Document layout detection data
..............................

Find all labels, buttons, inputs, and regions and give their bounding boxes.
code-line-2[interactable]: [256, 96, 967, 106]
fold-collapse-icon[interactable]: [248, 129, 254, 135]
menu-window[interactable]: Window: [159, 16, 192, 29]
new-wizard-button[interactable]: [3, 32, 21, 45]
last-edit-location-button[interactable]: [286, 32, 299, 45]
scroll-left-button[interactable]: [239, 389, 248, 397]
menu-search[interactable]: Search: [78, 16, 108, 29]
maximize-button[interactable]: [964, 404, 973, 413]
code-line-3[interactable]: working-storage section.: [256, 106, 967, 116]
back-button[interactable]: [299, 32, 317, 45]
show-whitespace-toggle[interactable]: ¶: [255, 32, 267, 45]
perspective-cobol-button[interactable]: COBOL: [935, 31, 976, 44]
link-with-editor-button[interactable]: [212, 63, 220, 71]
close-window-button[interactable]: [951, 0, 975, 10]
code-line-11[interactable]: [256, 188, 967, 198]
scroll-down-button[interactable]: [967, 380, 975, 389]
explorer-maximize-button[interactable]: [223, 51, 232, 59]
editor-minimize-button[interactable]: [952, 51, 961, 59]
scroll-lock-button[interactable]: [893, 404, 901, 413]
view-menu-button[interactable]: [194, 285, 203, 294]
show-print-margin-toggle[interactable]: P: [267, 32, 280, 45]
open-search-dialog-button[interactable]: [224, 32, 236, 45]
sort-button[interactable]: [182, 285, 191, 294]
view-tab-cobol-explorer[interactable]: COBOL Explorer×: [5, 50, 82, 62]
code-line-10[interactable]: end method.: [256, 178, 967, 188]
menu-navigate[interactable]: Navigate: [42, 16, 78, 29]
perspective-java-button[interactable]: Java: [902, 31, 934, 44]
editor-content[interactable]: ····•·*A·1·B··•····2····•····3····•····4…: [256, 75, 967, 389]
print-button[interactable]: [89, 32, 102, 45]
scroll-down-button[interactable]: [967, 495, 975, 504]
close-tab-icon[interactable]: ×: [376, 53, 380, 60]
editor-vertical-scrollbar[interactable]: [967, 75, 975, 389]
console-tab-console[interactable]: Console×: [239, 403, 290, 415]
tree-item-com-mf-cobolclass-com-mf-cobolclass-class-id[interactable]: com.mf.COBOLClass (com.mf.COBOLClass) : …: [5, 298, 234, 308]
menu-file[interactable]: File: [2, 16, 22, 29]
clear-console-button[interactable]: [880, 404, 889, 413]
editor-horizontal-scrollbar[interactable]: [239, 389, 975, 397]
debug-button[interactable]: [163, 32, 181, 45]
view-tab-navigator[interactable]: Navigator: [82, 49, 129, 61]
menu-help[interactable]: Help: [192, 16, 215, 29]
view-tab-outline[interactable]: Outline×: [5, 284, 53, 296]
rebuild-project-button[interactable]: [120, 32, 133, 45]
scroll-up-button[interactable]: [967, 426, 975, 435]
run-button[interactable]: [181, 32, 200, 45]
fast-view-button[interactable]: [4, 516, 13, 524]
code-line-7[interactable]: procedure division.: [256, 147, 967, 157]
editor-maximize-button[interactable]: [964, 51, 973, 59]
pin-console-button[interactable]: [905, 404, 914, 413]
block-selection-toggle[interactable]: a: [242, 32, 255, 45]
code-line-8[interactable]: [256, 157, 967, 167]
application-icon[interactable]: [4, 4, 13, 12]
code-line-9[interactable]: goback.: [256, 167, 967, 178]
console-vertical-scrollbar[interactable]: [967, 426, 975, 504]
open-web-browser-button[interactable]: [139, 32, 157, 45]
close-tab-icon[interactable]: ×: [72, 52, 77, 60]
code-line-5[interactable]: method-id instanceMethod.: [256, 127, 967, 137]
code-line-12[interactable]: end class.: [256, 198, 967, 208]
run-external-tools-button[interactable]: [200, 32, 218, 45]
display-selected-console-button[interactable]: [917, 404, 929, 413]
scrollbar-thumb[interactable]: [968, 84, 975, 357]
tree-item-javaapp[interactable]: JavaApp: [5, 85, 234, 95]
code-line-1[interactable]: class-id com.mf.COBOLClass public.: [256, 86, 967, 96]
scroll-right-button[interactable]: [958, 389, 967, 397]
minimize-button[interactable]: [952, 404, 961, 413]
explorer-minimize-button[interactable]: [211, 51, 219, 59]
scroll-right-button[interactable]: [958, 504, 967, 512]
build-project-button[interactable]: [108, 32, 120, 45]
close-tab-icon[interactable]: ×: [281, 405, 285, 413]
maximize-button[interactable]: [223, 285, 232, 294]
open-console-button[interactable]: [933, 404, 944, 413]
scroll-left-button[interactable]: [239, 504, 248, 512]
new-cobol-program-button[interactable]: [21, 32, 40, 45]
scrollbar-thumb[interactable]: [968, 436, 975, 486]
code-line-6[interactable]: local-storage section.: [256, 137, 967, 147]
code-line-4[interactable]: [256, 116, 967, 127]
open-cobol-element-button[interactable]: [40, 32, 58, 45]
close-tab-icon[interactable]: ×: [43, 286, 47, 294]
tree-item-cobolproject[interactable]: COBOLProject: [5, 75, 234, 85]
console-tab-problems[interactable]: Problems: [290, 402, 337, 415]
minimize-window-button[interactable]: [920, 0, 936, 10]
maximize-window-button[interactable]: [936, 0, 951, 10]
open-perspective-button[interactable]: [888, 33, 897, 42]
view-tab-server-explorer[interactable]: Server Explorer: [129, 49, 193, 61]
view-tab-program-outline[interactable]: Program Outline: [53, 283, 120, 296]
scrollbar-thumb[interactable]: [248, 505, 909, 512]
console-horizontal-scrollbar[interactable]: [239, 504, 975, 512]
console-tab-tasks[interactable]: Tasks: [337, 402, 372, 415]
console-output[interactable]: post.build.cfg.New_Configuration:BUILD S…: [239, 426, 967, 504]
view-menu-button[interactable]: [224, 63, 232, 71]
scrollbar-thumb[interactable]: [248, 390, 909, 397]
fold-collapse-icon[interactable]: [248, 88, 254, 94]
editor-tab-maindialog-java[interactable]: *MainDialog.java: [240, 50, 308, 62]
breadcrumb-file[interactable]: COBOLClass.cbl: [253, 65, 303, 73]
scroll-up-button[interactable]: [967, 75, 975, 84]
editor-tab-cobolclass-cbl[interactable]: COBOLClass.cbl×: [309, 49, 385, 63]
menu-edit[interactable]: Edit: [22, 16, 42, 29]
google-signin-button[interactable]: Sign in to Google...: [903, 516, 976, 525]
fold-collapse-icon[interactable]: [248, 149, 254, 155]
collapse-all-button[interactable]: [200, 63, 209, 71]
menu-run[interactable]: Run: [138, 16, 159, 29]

..............................

Your goal >> Every record shown above should appear again in your answer, unchanged.

Exercise answer >>
Find all labels, buttons, inputs, and regions and give their bounding boxes.
code-line-2[interactable]: [256, 96, 967, 106]
fold-collapse-icon[interactable]: [248, 129, 254, 135]
menu-window[interactable]: Window: [159, 16, 192, 29]
new-wizard-button[interactable]: [3, 32, 21, 45]
last-edit-location-button[interactable]: [286, 32, 299, 45]
scroll-left-button[interactable]: [239, 389, 248, 397]
menu-search[interactable]: Search: [78, 16, 108, 29]
maximize-button[interactable]: [964, 404, 973, 413]
code-line-3[interactable]: working-storage section.: [256, 106, 967, 116]
back-button[interactable]: [299, 32, 317, 45]
show-whitespace-toggle[interactable]: ¶: [255, 32, 267, 45]
perspective-cobol-button[interactable]: COBOL: [935, 31, 976, 44]
link-with-editor-button[interactable]: [212, 63, 220, 71]
close-window-button[interactable]: [951, 0, 975, 10]
code-line-11[interactable]: [256, 188, 967, 198]
scroll-down-button[interactable]: [967, 380, 975, 389]
explorer-maximize-button[interactable]: [223, 51, 232, 59]
editor-minimize-button[interactable]: [952, 51, 961, 59]
scroll-lock-button[interactable]: [893, 404, 901, 413]
view-menu-button[interactable]: [194, 285, 203, 294]
show-print-margin-toggle[interactable]: P: [267, 32, 280, 45]
open-search-dialog-button[interactable]: [224, 32, 236, 45]
sort-button[interactable]: [182, 285, 191, 294]
view-tab-cobol-explorer[interactable]: COBOL Explorer×: [5, 50, 82, 62]
code-line-10[interactable]: end method.: [256, 178, 967, 188]
menu-navigate[interactable]: Navigate: [42, 16, 78, 29]
perspective-java-button[interactable]: Java: [902, 31, 934, 44]
editor-content[interactable]: ····•·*A·1·B··•····2····•····3····•····4…: [256, 75, 967, 389]
print-button[interactable]: [89, 32, 102, 45]
scroll-down-button[interactable]: [967, 495, 975, 504]
close-tab-icon[interactable]: ×: [376, 53, 380, 60]
editor-vertical-scrollbar[interactable]: [967, 75, 975, 389]
console-tab-console[interactable]: Console×: [239, 403, 290, 415]
tree-item-com-mf-cobolclass-com-mf-cobolclass-class-id[interactable]: com.mf.COBOLClass (com.mf.COBOLClass) : …: [5, 298, 234, 308]
menu-file[interactable]: File: [2, 16, 22, 29]
clear-console-button[interactable]: [880, 404, 889, 413]
editor-horizontal-scrollbar[interactable]: [239, 389, 975, 397]
debug-button[interactable]: [163, 32, 181, 45]
view-tab-navigator[interactable]: Navigator: [82, 49, 129, 61]
menu-help[interactable]: Help: [192, 16, 215, 29]
view-tab-outline[interactable]: Outline×: [5, 284, 53, 296]
rebuild-project-button[interactable]: [120, 32, 133, 45]
scroll-up-button[interactable]: [967, 426, 975, 435]
run-button[interactable]: [181, 32, 200, 45]
fast-view-button[interactable]: [4, 516, 13, 524]
code-line-7[interactable]: procedure division.: [256, 147, 967, 157]
editor-maximize-button[interactable]: [964, 51, 973, 59]
pin-console-button[interactable]: [905, 404, 914, 413]
block-selection-toggle[interactable]: a: [242, 32, 255, 45]
code-line-8[interactable]: [256, 157, 967, 167]
application-icon[interactable]: [4, 4, 13, 12]
code-line-9[interactable]: goback.: [256, 167, 967, 178]
console-vertical-scrollbar[interactable]: [967, 426, 975, 504]
open-web-browser-button[interactable]: [139, 32, 157, 45]
close-tab-icon[interactable]: ×: [72, 52, 77, 60]
code-line-5[interactable]: method-id instanceMethod.: [256, 127, 967, 137]
code-line-12[interactable]: end class.: [256, 198, 967, 208]
run-external-tools-button[interactable]: [200, 32, 218, 45]
display-selected-console-button[interactable]: [917, 404, 929, 413]
scrollbar-thumb[interactable]: [968, 84, 975, 357]
tree-item-javaapp[interactable]: JavaApp: [5, 85, 234, 95]
code-line-1[interactable]: class-id com.mf.COBOLClass public.: [256, 86, 967, 96]
scroll-right-button[interactable]: [958, 389, 967, 397]
minimize-button[interactable]: [952, 404, 961, 413]
explorer-minimize-button[interactable]: [211, 51, 219, 59]
scroll-right-button[interactable]: [958, 504, 967, 512]
build-project-button[interactable]: [108, 32, 120, 45]
close-tab-icon[interactable]: ×: [281, 405, 285, 413]
maximize-button[interactable]: [223, 285, 232, 294]
open-console-button[interactable]: [933, 404, 944, 413]
scroll-left-button[interactable]: [239, 504, 248, 512]
new-cobol-program-button[interactable]: [21, 32, 40, 45]
scrollbar-thumb[interactable]: [968, 436, 975, 486]
code-line-6[interactable]: local-storage section.: [256, 137, 967, 147]
code-line-4[interactable]: [256, 116, 967, 127]
open-cobol-element-button[interactable]: [40, 32, 58, 45]
close-tab-icon[interactable]: ×: [43, 286, 47, 294]
tree-item-cobolproject[interactable]: COBOLProject: [5, 75, 234, 85]
console-tab-problems[interactable]: Problems: [290, 402, 337, 415]
minimize-window-button[interactable]: [920, 0, 936, 10]
maximize-window-button[interactable]: [936, 0, 951, 10]
open-perspective-button[interactable]: [888, 33, 897, 42]
view-tab-server-explorer[interactable]: Server Explorer: [129, 49, 193, 61]
view-tab-program-outline[interactable]: Program Outline: [53, 283, 120, 296]
scrollbar-thumb[interactable]: [248, 505, 909, 512]
console-horizontal-scrollbar[interactable]: [239, 504, 975, 512]
console-tab-tasks[interactable]: Tasks: [337, 402, 372, 415]
console-output[interactable]: post.build.cfg.New_Configuration:BUILD S…: [239, 426, 967, 504]
view-menu-button[interactable]: [224, 63, 232, 71]
scrollbar-thumb[interactable]: [248, 390, 909, 397]
fold-collapse-icon[interactable]: [248, 88, 254, 94]
editor-tab-maindialog-java[interactable]: *MainDialog.java: [240, 50, 308, 62]
breadcrumb-file[interactable]: COBOLClass.cbl: [253, 65, 303, 73]
scroll-up-button[interactable]: [967, 75, 975, 84]
editor-tab-cobolclass-cbl[interactable]: COBOLClass.cbl×: [309, 49, 385, 63]
menu-edit[interactable]: Edit: [22, 16, 42, 29]
google-signin-button[interactable]: Sign in to Google...: [903, 516, 976, 525]
fold-collapse-icon[interactable]: [248, 149, 254, 155]
collapse-all-button[interactable]: [200, 63, 209, 71]
menu-run[interactable]: Run: [138, 16, 159, 29]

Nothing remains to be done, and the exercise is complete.